First an addition to the BALD ontology will be required:

@prefix dcat: <http://www.w3.org/ns/dcat#>.

bald:Container a dcat:Dataset. 

Then the following boilerplate would allow a software agent to traverse the graph to find the file to download the NetCDF data from:

@base <http://foo.bar/my-netcdf-file.nc>.

@prefix bald: <https://www.opengis.net/def/binary-array-ld/>.
@prefix dcat: <http://www.w3.org/ns/dcat#>.
@prefix dct: <http://purl.org/dc/terms/>.

<./> a bald:Container;
    dcat:distribution [
        a dcat:Distribution;
        dcat:downloadURL <>;
        dcat:mediaType [
            a dct:MediaType;
            dct:identifier "application/x-netcdf"
        ];
        dct:format [
            a dct:MediaType;
            dct:identifier <http://vocab.nerc.ac.uk/collection/M01/current/NC/>
        ]
    ].

Graph of the abover TTL

Further Considerations

Questions

@jyucsiro, @marqh a couple of questions/topics for discussion:

  1. Does this look like the approach we discussed on the call?
  2. I think there may be a subtlty I am missing in the way @base is parsed, at least one library I have used ignored the filename beyond the final slash when converting to RDF/XML. We may want to have a discussion about using the full URI if we take this to production.
  3. Are we ok with the introduction of blank nodes here?
  4. Is there a better URI which defines NetCDF than the oine I have used here?
  5. The MIME type I used is not actually registered with IANA, and also there is a suggestion that THREDDS also has a different MIME type for NetCDF 3 and NetCDF 4. Can we handle this?
marqh commented 4 years ago

@adamml @jyucsiro

Rob has raised a query on the PR looking to update the vocabulary with respect to https://github.com/opengeospatial/NamingAuthority/pull/39

Should

@prefix dcat: <http://www.w3.org/ns/dcat#>.

bald:Container a dcat:Dataset. 

be

@prefix dcat: <http://www.w3.org/ns/dcat#>.

bald:Container rdfs:subClassOf dcat:Dataset. 

?

Please may you consider this question?

thank you mark

marqh commented 4 years ago

fwiw, i think that the use of rdfs:subClassOf is valid here

adamml commented 4 years ago

@marqh I've been trying to find headspace to think about this between meetings. I'd agree with you that it's valid here, yes.

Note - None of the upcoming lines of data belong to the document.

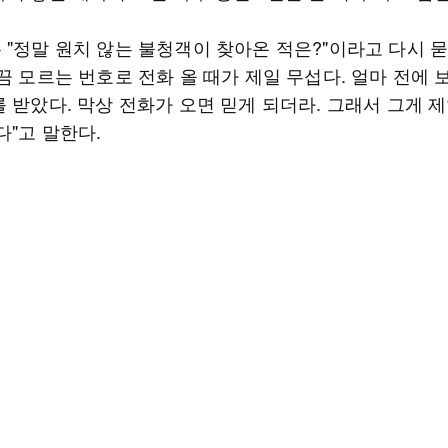
 "정말 원치 않는 불청객이 찾아온 적은?"이라고 다시 묻
끔 모르는 번호로 전화 올 때가 제일 무섭다. 얼마 전에
 받았다. 막상 전화가 오면 믿게 되더라. 그래서 그게 
다"고 말한다.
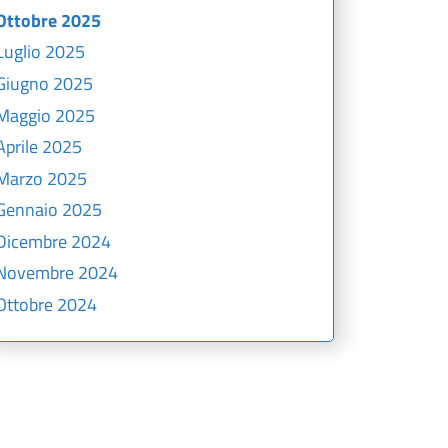
Ottobre 2025
Luglio 2025
Giugno 2025
Maggio 2025
Aprile 2025
Marzo 2025
Gennaio 2025
Dicembre 2024
Novembre 2024
Ottobre 2024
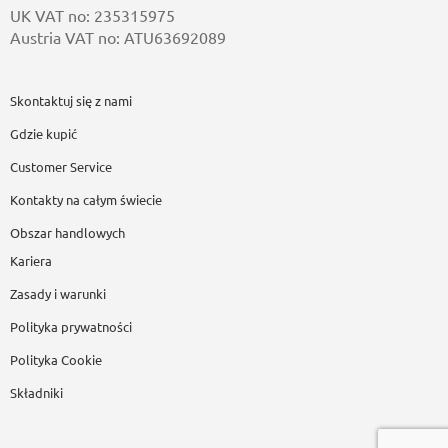
UK VAT no: 235315975
Austria VAT no: ATU63692089
Skontaktuj się z nami
Gdzie kupić
Customer Service
Kontakty na całym świecie
Obszar handlowych
Kariera
Zasady i warunki
Polityka prywatności
Polityka Cookie
Składniki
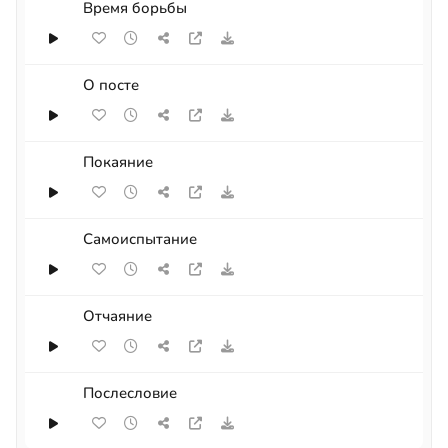
Время борьбы
О посте
Покаяние
Самоиспытание
Отчаяние
Послесловие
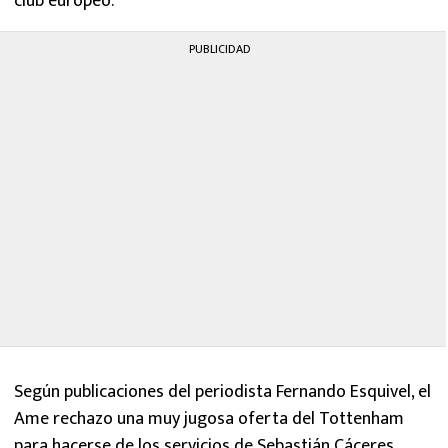
club europeo.
PUBLICIDAD
Según publicaciones del periodista Fernando Esquivel, el
Ame rechazo una muy jugosa oferta del Tottenham
para hacerse de los servicios de Sebastián Cáceres,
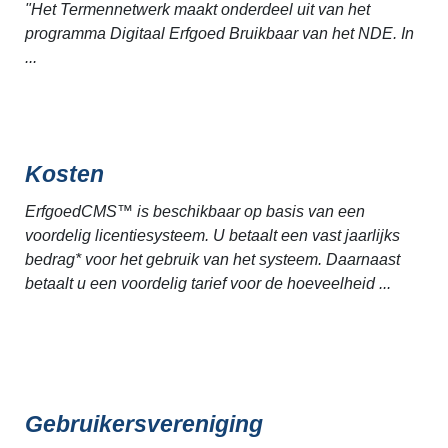
"Het Termennetwerk maakt onderdeel uit van het
programma Digitaal Erfgoed Bruikbaar van het NDE. In
...
Kosten
ErfgoedCMS™ is beschikbaar op basis van een
voordelig licentiesysteem. U betaalt een vast jaarlijks
bedrag* voor het gebruik van het systeem. Daarnaast
betaalt u een voordelig tarief voor de hoeveelheid ...
Gebruikersvereniging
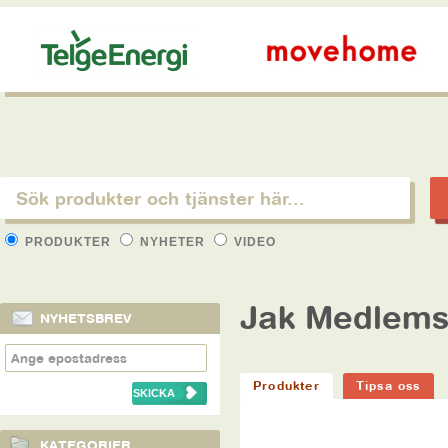
PRODUKTER
NYHETER
VIDEO
Jak Medlem
NYHETSBREV
Produkter
Tipsa oss
KATEGORIER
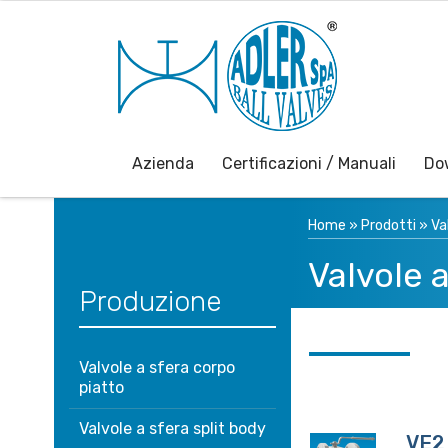
Azienda
Certificazioni / Manuali
Do
Home
»
Prodotti
»
Va
Valvole 
Produzione
Valvole a sfera corpo
piatto
Valvole a sfera split body
VE2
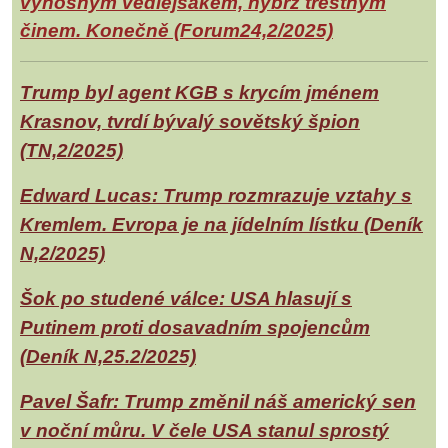
výnosným vedlejšákem, nýbrž trestným
činem. Konečně (Forum24,2/2025)
Trump byl agent KGB s krycím jménem
Krasnov, tvrdí bývalý sovětský špion
(TN,2/2025)
Edward Lucas: Trump rozmrazuje vztahy s
Kremlem. Evropa je na jídelním lístku (Deník
N,2/2025)
Šok po studené válce: USA hlasují s
Putinem proti dosavadním spojencům
(Deník N,25.2/2025)
Pavel Šafr: Trump změnil náš americký sen
v noční můru. V čele USA stanul sprostý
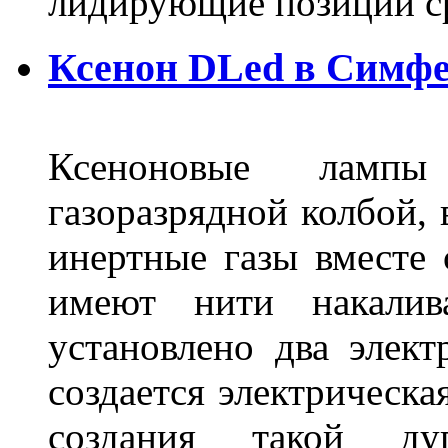
лидирующие позиции 
Ксенон DLed в Симф
Ксеноновые ламп
газоразрядной колбой, 
инертные газы вместе
имеют нити накалив
установлено два элек
создается электрическа
создания такой ду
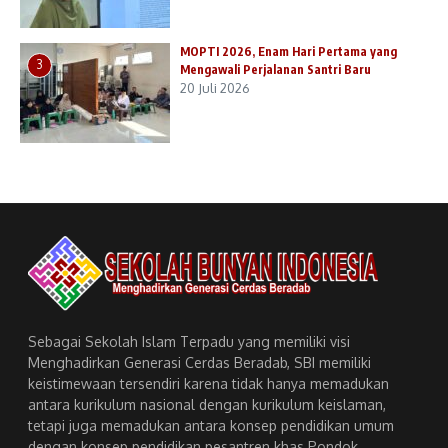
MOPTI 2026, Enam Hari Pertama yang
3
Mengawali Perjalanan Santri Baru
20 Juli 2026
Sebagai Sekolah Islam Terpadu yang memiliki visi
Menghadirkan Generasi Cerdas Beradab, SBI memiliki
keistimewaan tersendiri karena tidak hanya memadukan
antara kurikulum nasional dengan kurikulum keislaman,
tetapi juga memadukan antara konsep pendidikan umum
dengan konsep pendidikan pesantren khas Pondok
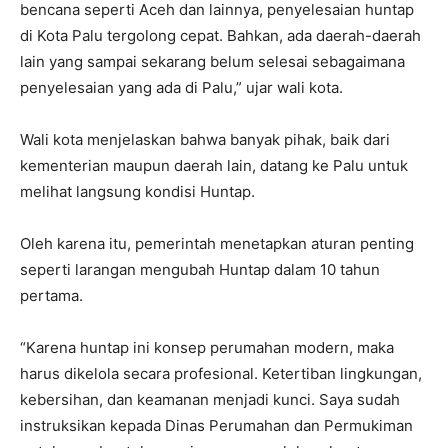
bencana seperti Aceh dan lainnya, penyelesaian huntap
di Kota Palu tergolong cepat. Bahkan, ada daerah-daerah
lain yang sampai sekarang belum selesai sebagaimana
penyelesaian yang ada di Palu,” ujar wali kota.
Wali kota menjelaskan bahwa banyak pihak, baik dari
kementerian maupun daerah lain, datang ke Palu untuk
melihat langsung kondisi Huntap.
Oleh karena itu, pemerintah menetapkan aturan penting
seperti larangan mengubah Huntap dalam 10 tahun
pertama.
“Karena huntap ini konsep perumahan modern, maka
harus dikelola secara profesional. Ketertiban lingkungan,
kebersihan, dan keamanan menjadi kunci. Saya sudah
instruksikan kepada Dinas Perumahan dan Permukiman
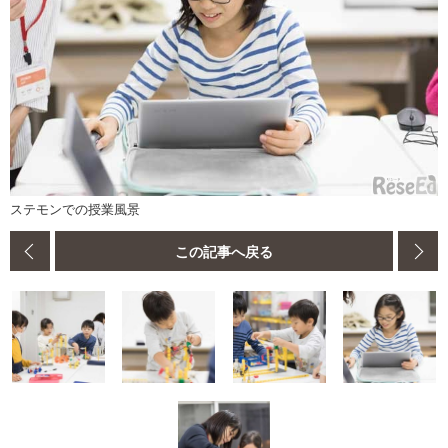
ステモンでの授業風景
この記事へ戻る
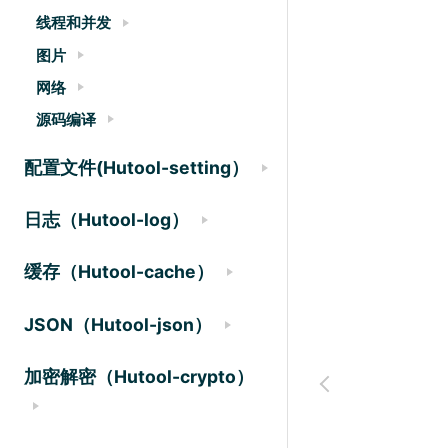
线程和并发
图片
网络
源码编译
配置文件(Hutool-setting）
日志（Hutool-log）
缓存（Hutool-cache）
JSON（Hutool-json）
加密解密（Hutool-crypto）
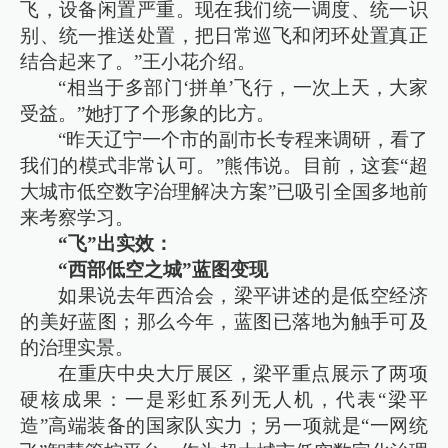
飞，设备闲置严重。现在我们统一调度、统一识
别、统一推送处置，把日常巡飞和闭环处置真正
结合起来了。”王小花介绍。
“相当于多部门‘拼单’飞行，一次上天，大家
受益。”她打了个形象的比方。
“昨天辽宁一个市的副市长专程来调研，看了
我们的模式非常认可。”熊伟说。目前，这套“超
大城市低空数字治理解决方案”已吸引全国多地前
来考察学习。
“飞”出实效：
“西部低空之城”蓝图变现
如果说去年西洽会，梁平讲述的是低空经济
的美好蓝图；那么今年，蓝图已落地为触手可及
的治理实景。
在重庆中央大厅展区，梁平重点展示了两项
硬核成果：一是彩虹系列无人机，代表“梁平
造”高端装备的国家队实力；另一项就是“一网统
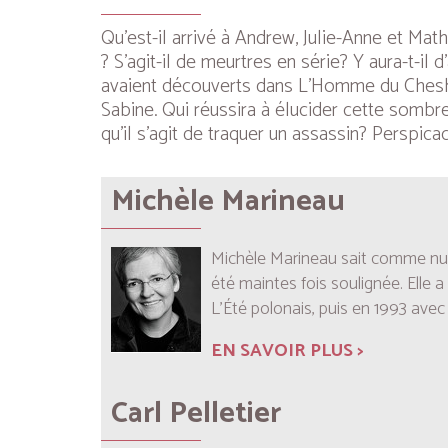
Qu’est-il arrivé à Andrew, Julie-Anne et Ma
? S’agit-il de meurtres en série? Y aura-t-i
avaient découverts dans
L’Homme du Chesh
Sabine. Qui réussira à élucider cette sombre 
qu’il s’agit de traquer un assassin? Perspic
Michèle Marineau
Michèle Marineau sait comme nulle 
été maintes fois soulignée. Elle
L’Été polonais
, puis en 1993 ave
EN SAVOIR PLUS >
Carl Pelletier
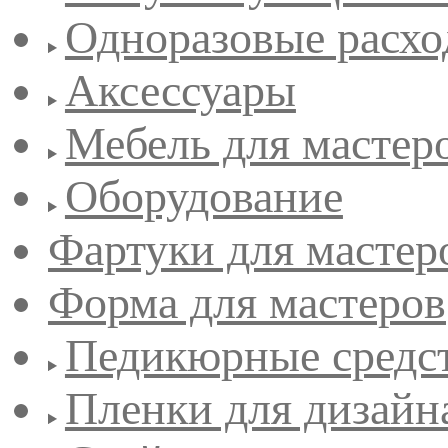
Одноразовые расхо
Аксессуары
Мебель для мастер
Оборудование
Фартуки для мастер
Форма для мастеров
Педикюрные средс
Пленки для дизайн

marqh commented 4 years ago

many thanks @adamml

I have updated the request for change with the OGC NA

marqh commented 4 years ago

The update to the BALD vocabulary has now been adopted

https://github.com/opengeospatial/NamingAuthority/pull/39

A bald:Container instance is now also a dcat:Dataset

https://www.opengis.net/def/binary-array-ld

marqh commented 4 years ago

is there a more definitive definition of a netCDF file than

dct:format [
    a dct:MediaType;
    dct:identifier <http://vocab.nerc.ac.uk/collection/M01/current/NC/>
    ]
adamml commented 4 years ago

We should consider adding this infpormation to the Schema.org representation of BALD as well, e.g.;

{
   "@context": "https://schema.org/",
   "@type": "Dataset",
   "distribution": {
     "@type": "DataDownload",
     "contentUrl": "http://",
     "encodingFormat": [
       "application/x-netcdf",
       "http://vocab.nerc.ac.uk/collection/M01/current/NC/"
     ]
   }
}
simonoakesepimorphics commented 3 years ago

Sorry if this discussion is already closed, I can raise a new issue instead if appropriate. The containment part of section 6 states that groups can be "contained by" files, which I interpret as:

<file.nc> a bald:Container ;
    bald:contains <file.nc/> .

Or, "the root group is contained by the file". Is this interpretation valid / should the wording of that section be changed to reflect the intentions discussed above?